# Problem description
Please repeat the records word for word and skip the pictures.

====== Input for this task ======

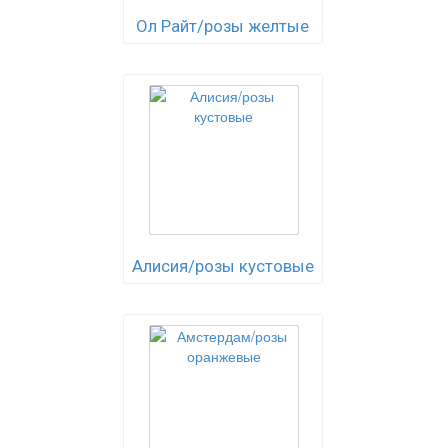
Ол Райт/розы желтые
Алисия/розы кустовые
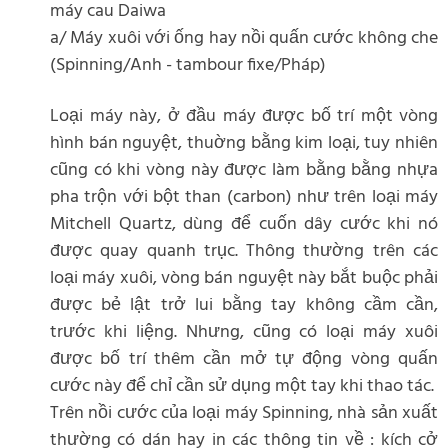
máy cau Daiwa
a/ Máy xuôi với ống hay nồi quấn cước không che
(Spinning/Anh - tambour fixe/Pháp)
Loại máy này, ở đầu máy được bố trí một vòng
hình bán nguyệt, thuờng bằng kim loại, tuy nhiên
cũng có khi vòng này được làm bằng bằng nhựa
pha trộn với bột than (carbon) như trên loại máy
Mitchell Quartz, dùng để cuốn dây cước khi nó
được quay quanh trục. Thông thường trên các
loại máy xuôi, vòng bán nguyệt này bắt buộc phải
được bẻ lật trở lui bằng tay không cầm cần,
trước khi liệng. Nhưng, cũng có loại máy xuôi
được bố trí thêm cần mở tự động vòng quấn
cước này để chỉ cần sử dụng một tay khi thao tác.
Trên nồi cước của loại máy Spinning, nhà sản xuất
thường có dán hay in các thông tin về : kích cở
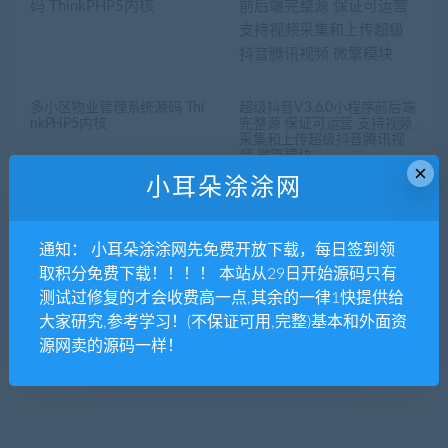
多小区物业管理系统源码 Thi
超级抖音V3.6.0小程序前后端
nkPHP5内核
完整源 保证可运营 支持视频
采集和上传超级抖音腾讯视
频 微擎模块
×
小耳朵涂涂网
通知： 小耳朵涂涂网先免费开放下载，每日签到领
取积分免费下载！！！！ 本站从29日开始源码只有
测试过修复的才会收费高一点,其余的一律1快提供给
大家研究,参考学习！(不保证可用,完整)基本和外面资
狮子鱼社区团购小程序 1.6.9
视频小店 V1.0.1 微擎功能模
小程序前端+后端 【新增】
块
源网卖的源码一样！
“即将抢购” 微擎小程序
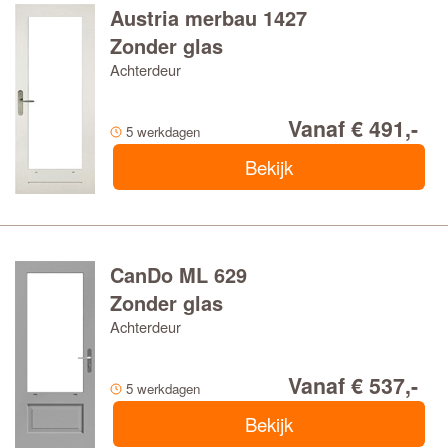
Austria merbau 1427
Zonder glas
Achterdeur
Vanaf € 491,-
5 werkdagen
Bekijk
CanDo ML 629
Zonder glas
Achterdeur
Vanaf € 537,-
5 werkdagen
Bekijk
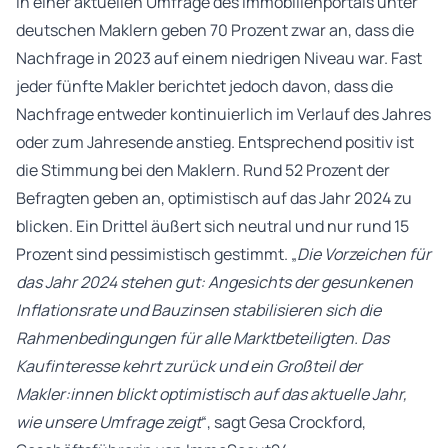
In einer aktuellen Umfrage des Immobilienportals unter
deutschen Maklern geben 70 Prozent zwar an, dass die
Nachfrage in 2023 auf einem niedrigen Niveau war. Fast
jeder fünfte Makler berichtet jedoch davon, dass die
Nachfrage entweder kontinuierlich im Verlauf des Jahres
oder zum Jahresende anstieg. Entsprechend positiv ist
die Stimmung bei den Maklern. Rund 52 Prozent der
Befragten geben an, optimistisch auf das Jahr 2024 zu
blicken. Ein Drittel äußert sich neutral und nur rund 15
Prozent sind pessimistisch gestimmt. „
Die Vorzeichen für
das Jahr 2024 stehen gut: Angesichts der gesunkenen
Inflationsrate und Bauzinsen stabilisieren sich die
Rahmenbedingungen für alle Marktbeteiligten. Das
Kaufinteresse kehrt zurück und ein Großteil der
Makler:innen blickt optimistisch auf das aktuelle Jahr,
wie unsere Umfrage zeigt
“, sagt Gesa Crockford,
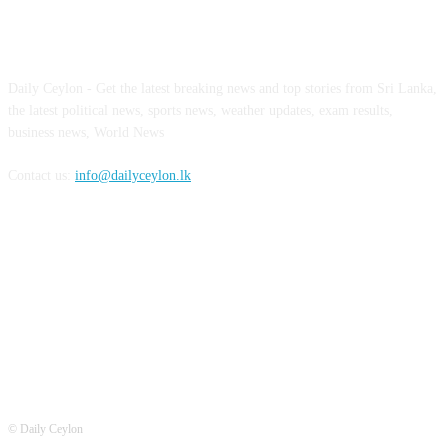
ABOUT US
Daily Ceylon - Get the latest breaking news and top stories from Sri Lanka,
the latest political news, sports news, weather updates, exam results,
business news, World News
Contact us:
info@dailyceylon.lk
FOLLOW US
© Daily Ceylon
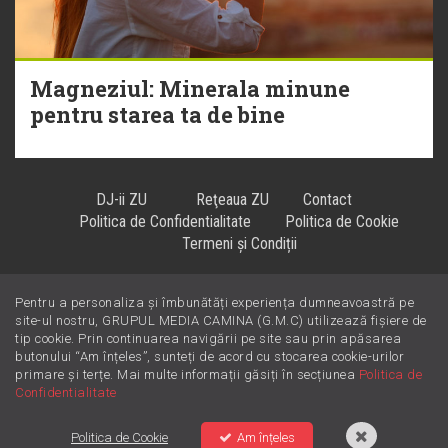
Magneziul: Minerala minune
pentru starea ta de bine
DJ-ii ZU
Reţeaua ZU
Contact
Politica de Confidentialitate
Politica de Cookie
Termeni și Condiții
Pentru a personaliza și îmbunătăți experiența dumneavoastră pe
Hiturile se ascultă la
!
site-ul nostru, GRUPUL MEDIA CAMINA (G.M.C) utilizează fișiere de
tip cookie. Prin continuarea navigării pe site sau prin apăsarea
butonului “Am înțeles”, sunteți de acord cu stocarea cookie-urilor
primare și terțe. Mai multe informații găsiți în secțiunea
Politica de
Confidentialitate
Politica de Cookie
Am înțeles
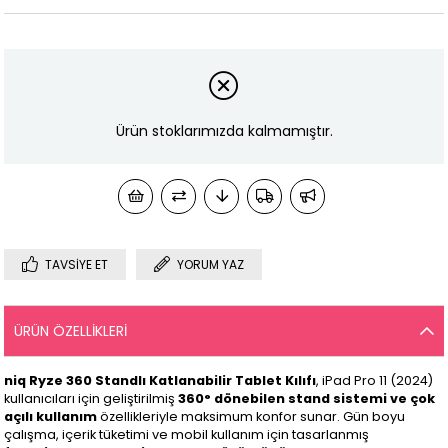
Ürün stoklarımızda kalmamıştır.
TAVSIYE ET
YORUM YAZ
ÜRÜN ÖZELLIKLERI
niq Ryze 360 Standlı Katlanabilir Tablet Kılıfı
, iPad Pro 11 (2024)
kullanıcıları için geliştirilmiş
360° dönebilen stand sistemi ve çok
açılı kullanım
özellikleriyle maksimum konfor sunar. Gün boyu
çalışma, içerik tüketimi ve mobil kullanım için tasarlanmış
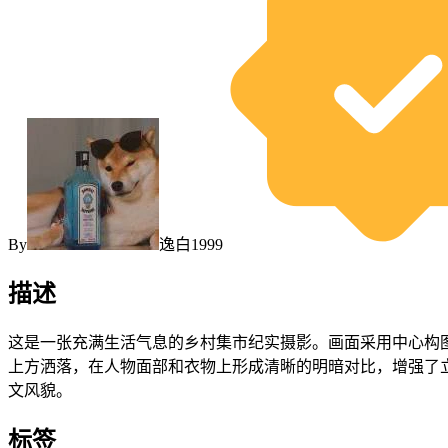
By
逸白1999
描述
这是一张充满生活气息的乡村集市纪实摄影。画面采用中心构
上方洒落，在人物面部和衣物上形成清晰的明暗对比，增强了
文风貌。
标签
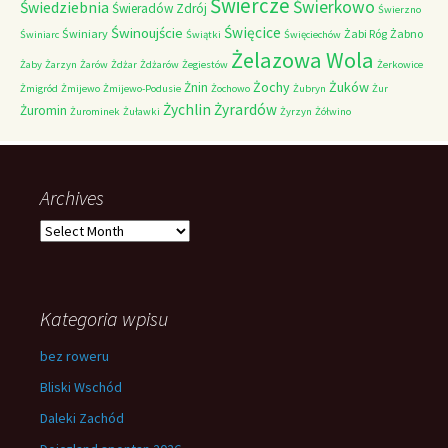
Świercze
Świerkowo
Świedziebnia
Świeradów Zdrój
Świerzno
Świnoujście
Święcice
Świniary
Żabi Róg
Żabno
Świniarc
Świątki
Święciechów
Żelazowa Wola
Żaby
Żarzyn
Żarów
Żdżar
Żdżarów
Żegiestów
Żerkowice
Żochy
Żuków
Żnin
Żmigród
Żmijewo
Żmijewo-Podusie
Żochowo
Żubryn
Żur
Żychlin
Żyrardów
Żuromin
Żurominek
Żuławki
Żyrzyn
Żółwino
Archives
Archives
Kategoria wpisu
bez roweru
Bliski Wschód
Daleki Zachód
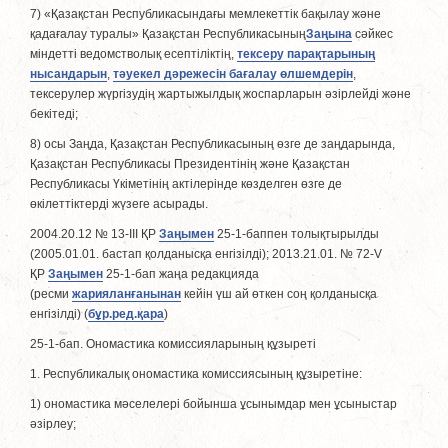
7) «Қазақстан Республикасындағы мемлекеттік бақылау және
қадағалау туралы» Қазақстан Республикасының
Заңына
сәйкес
міндетті ведомстволық есептіліктің,
тексеру парақтарының
нысандарын
,
тәуекел дәрежесін бағалау өлшемдерін
,
тексерулер жүргізудің жартыжылдық жоспарларын әзірлейді және
бекітеді;
8) осы Заңда, Қазақстан Республикасының өзге де заңдарында,
Қазақстан Республикасы Президентінің және Қазақстан
Республикасы Үкіметінің актілерінде көзделген өзге де
өкілеттіктерді жүзеге асырады.
2004.20.12 № 13-III ҚР
Заңымен
25-1-баппен толықтырылды
(2005.01.01. бастап қолданысқа енгізілді); 2013.21.01. № 72-V
ҚР
Заңымен
25-1-бап жаңа редакцияда
(ресми
жарияланғанынан
кейін үш ай өткен соң қолданысқа
енгізiлдi) (
бұр.ред.қара
)
25-1-бап. Ономастика комиссияларының құзыреті
1. Республикалық ономастика комиссиясының құзыретіне:
1) ономастика мәселелері бойынша ұсынымдар мен ұсыныстар
әзірлеу;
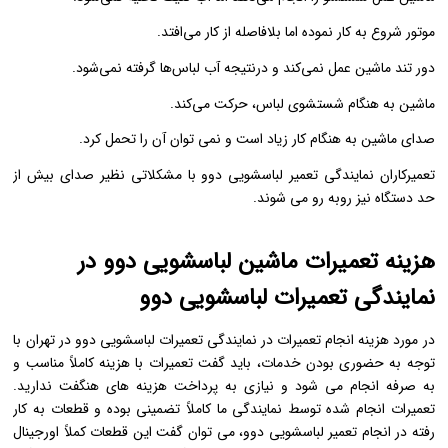
ﻣﻮﺗﻮر ﺷﺮوع ﺑﻪ ﮐﺎر ﻧﻤﻮده اﻣﺎ ﺑﻼﻓﺎﺻﻠﻪ از ﮐﺎر می‌افتد.
دور ﺗﻨﺪ ﻣﺎﺷﯿﻦ ﻋﻤﻞ نمی‌کند و درنتیجه آب لباس‌ها ﮔﺮﻓﺘﻪ نمی‌شود.
ﻣﺎﺷﯿﻦ ﺑﻪ ﻫﻨﮕﺎم ﺷﺴﺘﺸﻮی ﻟﺒﺎس، ﺣﺮﮐﺖ می‌کند.
ﺻﺪای ﻣﺎﺷﯿﻦ ﺑﻪ ﻫﻨﮕﺎم ﮐﺎر زﯾﺎد اﺳﺖ و نمی توان آن را تحمل کرد.
تعمیرکاران نمایندگی تعمیر لباسشویی دوو با مشکلاتی نظیر صدای بیش از
حد دستگاه نیز روبه رو می شوند.
هزینه تعمیرات ماشین لباسشویی دوو در
نمایندگی تعمیرات لباسشویی دوو
در مورد هزینه انجام تعمیرات در نمایندگی تعمیرات لباسشویی دوو در تهران با
توجه به حضوری بودن خدمات، باید گفت تعمیرات با هزینه کاملاً مناسب و
به صرفه انجام می شود و نیازی به پرداخت هزینه های هنگفت ندارید.
تعمیرات انجام شده توسط نمایندگی ما کاملاً تضمینی بوده و قطعات به کار
رفته در انجام تعمیر لباسشویی دوو، می توان گفت این قطعات کملاً اورجینال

======

# Your response
Ол Райт/розы желтые
Алисия/розы кустовые
máy cau Daiwa
a/ Máy xuôi với ống hay nồi quấn cước không che
(Spinning/Anh - tambour fixe/Pháp)
Loại máy này, ở đầu máy được bố trí một vòng
hình bán nguyệt, thuờng bằng kim loại, tuy nhiên
cũng có khi vòng này được làm bằng bằng nhựa
pha trộn với bột than (carbon) như trên loại máy
Mitchell Quartz, dùng để cuốn dây cước khi nó
được quay quanh trục. Thông thường trên các
loại máy xuôi, vòng bán nguyệt này bắt buộc phải
được bẻ lật trở lui bằng tay không cầm cần,
trước khi liệng. Nhưng, cũng có loại máy xuôi
được bố trí thêm cần mở tự động vòng quấn
cước này để chỉ cần sử dụng một tay khi thao tác.
Trên nồi cước của loại máy Spinning, nhà sản xuất
thường có dán hay in các thông tin về : kích cở
多小区物业管理系统源码 Thi
超级抖音V3.6.0小程序前后端
nkPHP5内核
完整源 保证可运营 支持视频
采集和上传超级抖音腾讯视
频 微擎模块
×
小耳朵涂涂网
通知： 小耳朵涂涂网先免费开放下载，每日签到领
取积分免费下载！！！！ 本站从29日开始源码只有
测试过修复的才会收费高一点,其余的一律1快提供给
大家研究,参考学习！(不保证可用,完整)基本和外面资
狮子鱼社区团购小程序 1.6.9
视频小店 V1.0.1 微擎功能模
小程序前端+后端 【新增】
块
源网卖的源码一样！
“即将抢购” 微擎小程序
Austria merbau 1427
Zonder glas
Achterdeur
Vanaf € 491,-
5 werkdagen
Bekijk
CanDo ML 629
Zonder glas
Achterdeur
Vanaf € 537,-
5 werkdagen
Bekijk
In einer aktuellen Umfrage des Immobilienportals unter
deutschen Maklern geben 70 Prozent zwar an, dass die
Nachfrage in 2023 auf einem niedrigen Niveau war. Fast
jeder fünfte Makler berichtet jedoch davon, dass die
Nachfrage entweder kontinuierlich im Verlauf des Jahres
oder zum Jahresende anstieg. Entsprechend positiv ist
die Stimmung bei den Maklern. Rund 52 Prozent der
Befragten geben an, optimistisch auf das Jahr 2024 zu
blicken. Ein Drittel äußert sich neutral und nur rund 15
Prozent sind pessimistisch gestimmt. „
Die Vorzeichen für
das Jahr 2024 stehen gut: Angesichts der gesunkenen
Inflationsrate und Bauzinsen stabilisieren sich die
Rahmenbedingungen für alle Marktbeteiligten. Das
Kaufinteresse kehrt zurück und ein Großteil der
Makler:innen blickt optimistisch auf das aktuelle Jahr,
wie unsere Umfrage zeigt
“, sagt Gesa Crockford,
ABOUT US
Daily Ceylon - Get the latest breaking news and top stories from Sri Lanka,
the latest political news, sports news, weather updates, exam results,
business news, World News
Contact us:
info@dailyceylon.lk
FOLLOW US
© Daily Ceylon
Magneziul: Minerala minune
pentru starea ta de bine
DJ-ii ZU
Reţeaua ZU
Contact
Politica de Confidentialitate
Politica de Cookie
Termeni și Condiții
Pentru a personaliza și îmbunătăți experiența dumneavoastră pe
Hiturile se ascultă la
!
site-ul nostru, GRUPUL MEDIA CAMINA (G.M.C) utilizează fișiere de
tip cookie. Prin continuarea navigării pe site sau prin apăsarea
butonului “Am înțeles”, sunteți de acord cu stocarea cookie-urilor
primare și terțe. Mai multe informații găsiți în secțiunea
Politica de
Confidentialitate
Politica de Cookie
Am înțeles
Ürün stoklarımızda kalmamıştır.
TAVSIYE ET
YORUM YAZ
ÜRÜN ÖZELLIKLERI
niq Ryze 360 Standlı Katlanabilir Tablet Kılıfı
, iPad Pro 11 (2024)
kullanıcıları için geliştirilmiş
360° dönebilen stand sistemi ve çok
açılı kullanım
özellikleriyle maksimum konfor sunar. Gün boyu
çalışma, içerik tüketimi ve mobil kullanım için tasarlanmış
By
逸白1999
描述
这是一张充满生活气息的乡村集市纪实摄影。画面采用中心构
上方洒落，在人物面部和衣物上形成清晰的明暗对比，增强了
文风貌。
标签
Świercze
Świerkowo
Świedziebnia
Świeradów Zdrój
Świerzno
Świnoujście
Święcice
Świniary
Żabi Róg
Żabno
Świniarc
Świątki
Święciechów
Żelazowa Wola
Żaby
Żarzyn
Żarów
Żdżar
Żdżarów
Żegiestów
Żerkowice
Żochy
Żuków
Żnin
Żmigród
Żmijewo
Żmijewo-Podusie
Żochowo
Żubryn
Żur
Żychlin
Żyrardów
Żuromin
Żurominek
Żuławki
Żyrzyn
Żółwino
Archives
Archives
Kategoria wpisu
bez roweru
Bliski Wschód
Daleki Zachód
7) «Қазақстан Республикасындағы мемлекеттік бақылау және
қадағалау туралы» Қазақстан Республикасының
Заңына
сәйкес
міндетті ведомстволық есептіліктің,
тексеру парақтарының
нысандарын
,
тәуекел дәрежесін бағалау өлшемдерін
,
тексерулер жүргізудің жартыжылдық жоспарларын әзірлейді және
бекітеді;
8) осы Заңда, Қазақстан Республикасының өзге де заңдарында,
Қазақстан Республикасы Президентінің және Қазақстан
Республикасы Үкіметінің актілерінде көзделген өзге де
өкілеттіктерді жүзеге асырады.
2004.20.12 № 13-III ҚР
Заңымен
25-1-баппен толықтырылды
(2005.01.01. бастап қолданысқа енгізілді); 2013.21.01. № 72-V
ҚР
Заңымен
25-1-бап жаңа редакцияда
(ресми
жарияланғанынан
кейін үш ай өткен соң қолданысқа
енгізiлдi) (
бұр.ред.қара
)
25-1-бап. Ономастика комиссияларының құзыреті
1. Республикалық ономастика комиссиясының құзыретіне:
1) ономастика мәселелері бойынша ұсынымдар мен ұсыныстар
әзірлеу;
ﻣﻮﺗﻮر ﺷﺮوع ﺑﻪ ﮐﺎر ﻧﻤﻮده اﻣﺎ ﺑﻼﻓﺎﺻﻠﻪ از ﮐﺎر می‌افتد.
دور ﺗﻨﺪ ﻣﺎﺷﯿﻦ ﻋﻤﻞ نمی‌کند و درنتیجه آب لباس‌ها ﮔﺮﻓﺘﻪ نمی‌شود.
ﻣﺎﺷﯿﻦ ﺑﻪ ﻫﻨﮕﺎم ﺷﺴﺘﺸﻮی ﻟﺒﺎس، ﺣﺮﮐﺖ می‌کند.
ﺻﺪای ﻣﺎﺷﯿﻦ ﺑﻪ ﻫﻨﮕﺎم ﮐﺎر زﯾﺎد اﺳﺖ و نمی توان آن را تحمل کرد.
تعمیرکاران نمایندگی تعمیر لباسشویی دوو با مشکلاتی نظیر صدای بیش از
حد دستگاه نیز روبه رو می شوند.
هزینه تعمیرات ماشین لباسشویی دوو در
نمایندگی تعمیرات لباسشویی دوو
در مورد هزینه انجام تعمیرات در نمایندگی تعمیرات لباسشویی دوو در تهران با
توجه به حضوری بودن خدمات، باید گفت تعمیرات با هزینه کاملاً مناسب و
به صرفه انجام می شود و نیازی به پرداخت هزینه های هنگفت ندارید.
تعمیرات انجام شده توسط نمایندگی ما کاملاً تضمینی بوده و قطعات به کار
رفته در انجام تعمیر لباسشویی دوو، می توان گفت این قطعات کملاً اورجینال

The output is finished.